Science

Why the U.K. Research Vessel 'Boaty McBoatface' Should Be Allowed to Sail

Scientists have always been able to take a joke. Why can't British science minister Jo Johnson?

by Yasmin Tayag
https://nameourship.nerc.ac.uk

As far as ship names go, few things can top Boaty McBoatface. The British public couldn’t have agreed more:

“Boaty McBoatface is the overwhelming winner in a public vote to name a £200 [million] ship,” the BBC announced over the weekend on its Twitter account.

Too bad the nation’s science minister Jo Johnson wasn’t having it: He scrapped plans to let the public name a new multimillion-dollar polar exploration ship after the humorous name won a public poll with 120,000 votes, arguing that it didn’t fit “the mission and scientific endeavour of the boat.”

But Johnson’s got his science history all wrong: what he doesn’t realize is that by naming the ship Boaty McBoatface, he’d be paying homage to a proud scientific tradition of applying silly names to serious things.

Biologists, for one, have a long legacy of applying goofy names to their scientific discoveries. There’s an entire genus of mites called Darthvaderum. And there’s a particularly bottom-heavy horsefly known as Scaptia Beyonce. Sometimes, scientists scrap the cultural pegs altogether and come up with comedic names for comedy’s sake: Take, for example, the often-ingested fly species Pieza rhea, Pieza pi, and Pieza kake. Or the Casablanca-inspired fly Heerz lukenatcha and its relative Heerz tooya.

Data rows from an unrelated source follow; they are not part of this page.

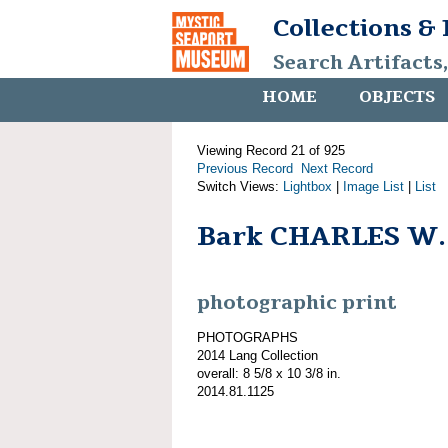
Collections &
Search Artifacts
HOME
OBJECTS
Viewing Record 21 of 925
Previous Record
Next Record
Switch Views:
Lightbox
|
Image List
|
List
Bark CHARLES W
photographic print
PHOTOGRAPHS
2014 Lang Collection
overall: 8 5/8 x 10 3/8 in.
2014.81.1125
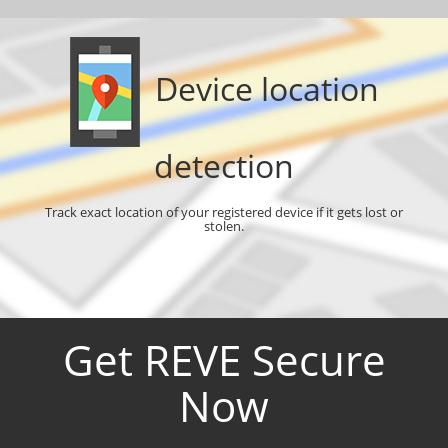
Device location
detection
Track exact location of your registered device if it gets lost or
stolen.
Get REVE Secure
Now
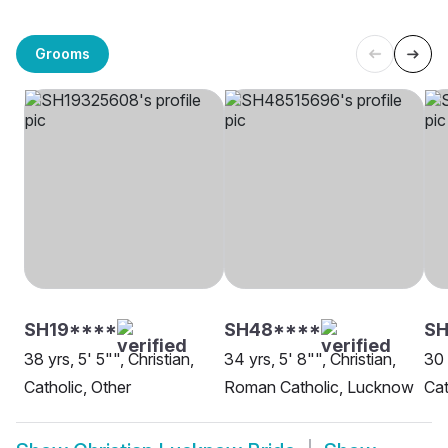
Grooms
SH19****
SH48****
SH
38 yrs, 5' 5"", Christian,
34 yrs, 5' 8"", Christian,
30 
Catholic, Other
Roman Catholic, Lucknow
Cat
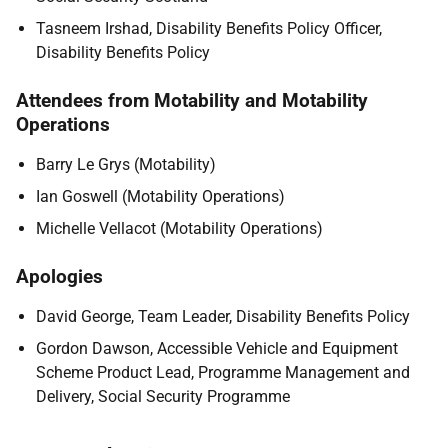
Tasneem Irshad, Disability Benefits Policy Officer,
Disability Benefits Policy
Attendees from Motability and Motability
Operations
Barry Le Grys (Motability)
Ian Goswell (Motability Operations)
Michelle Vellacot (Motability Operations)
Apologies
David George, Team Leader, Disability Benefits Policy
Gordon Dawson, Accessible Vehicle and Equipment
Scheme Product Lead, Programme Management and
Delivery, Social Security Programme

That’s not to say biologists are the only scientists with a sense of humor. One of the longest-running inside jokes among scientists is to reference Bob Dylan song titles and lyrics in otherwise bone-dry academic papers. Last year, a research article published in the Christmas edition of the British Medical Journal — which is itself noted for its serious reserach on “gag” topics every year (previous years included studies on how much James Bond drinks and why Rudolph’s nose is red) — reported that the number of Dylan references in scientific journals has increased “exponentially” since 1990; by the end of 2015, there were 727 documented references to old Zimmy’s work in biomedical literature alone.

Nothing about these gags took away from the importance of the work. “Blood on the tracks: a simple twist of fate?” explored the idea that neurons could be generated from blood cells, and similarly, “Like a rolling histone” delved into the control of gene expression in the human brain. Darthvaderum mites were discovered to be key parts of the Eastern Australian arboreal ecosystem.

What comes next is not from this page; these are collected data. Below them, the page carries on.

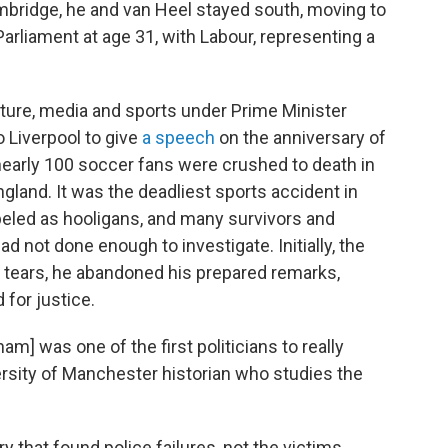
bridge, he and van Heel stayed south, moving to
arliament at age 31, with Labour, representing a
lture, media and sports under Prime Minister
 Liverpool to give
a speech
on the anniversary of
nearly 100 soccer fans were crushed to death in
land. It was the deadliest sports accident in
abeled as hooligans, and many survivors and
d not done enough to investigate. Initially, the
 tears, he abandoned his prepared remarks,
for justice.
m] was one of the first politicians to really
versity of Manchester historian who studies the
that found police failures, not the victims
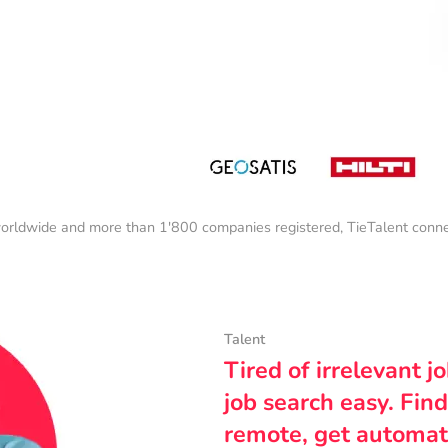
orldwide and more than 1'800 companies registered, TieTalent connect
Talent
Tired of irrelevant j
job search easy. Find
remote, get automat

Finding humor in a thing and making fun of it are two very different pursuits, and science rarely provides opportunities to do the latter. But the inherent seriousness of the field makes it crucial that we allow for the former. This is the point the Hungarian satirist László Feleki was trying to make in his essay “Keeping Up with Science,” penned in 1969. Humor in science, he argued, is a necessary cultural defense mechanism against the impressive — and overwhelming — amount of progress being made in the science realm.

Our life has become so mechanized and electronified that one needs some kind of an elixir to make it bearable at all. And what is this elixir if not humor? It is decisive for the present and future of mankind whether humor and science can keep in step…

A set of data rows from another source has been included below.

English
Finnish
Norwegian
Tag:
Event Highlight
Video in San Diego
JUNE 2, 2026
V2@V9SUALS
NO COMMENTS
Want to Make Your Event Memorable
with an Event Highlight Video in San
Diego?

Scientists, for the most part, have embraced this message. And it would probably do Johnson good to do the same. After all, science is unapproachable enough as it is, and stripping the joy out of it isn’t going to make it easier to win over the public’s respect, especially when it comes to convincing them that a $300 million polar research vessel is worth their attention.

Giving them a sense of involvement — and something to smile about — will. Whether or not she ever leaves port, Boaty McBoatface deserves to sail.